== RECORDS FOR THE EXERCISE

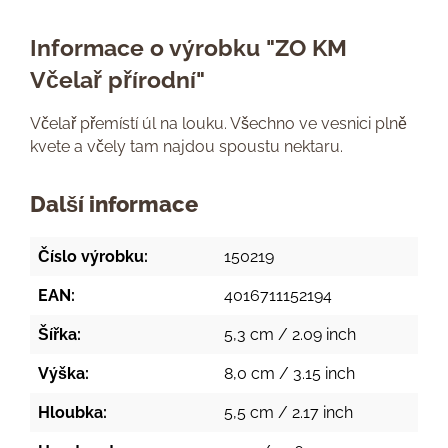
Informace o výrobku "ZO KM
Včelař přírodní"
Včelař přemístí úl na louku. Všechno ve vesnici plně
kvete a včely tam najdou spoustu nektaru.
Další informace
Číslo výrobku:
150219
EAN:
4016711152194
Šířka:
5,3 cm / 2.09 inch
Výška:
8,0 cm / 3.15 inch
Hloubka:
5,5 cm / 2.17 inch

====

Every entry above has to be repeated exactly, apart from its pictures.

### SOLUTION FOR THIS TASK
Informace o výrobku "ZO KM
Včelař přírodní"
Včelař přemístí úl na louku. Všechno ve vesnici plně
kvete a včely tam najdou spoustu nektaru.
Další informace
Číslo výrobku:
150219
EAN:
4016711152194
Šířka:
5,3 cm / 2.09 inch
Výška:
8,0 cm / 3.15 inch
Hloubka:
5,5 cm / 2.17 inch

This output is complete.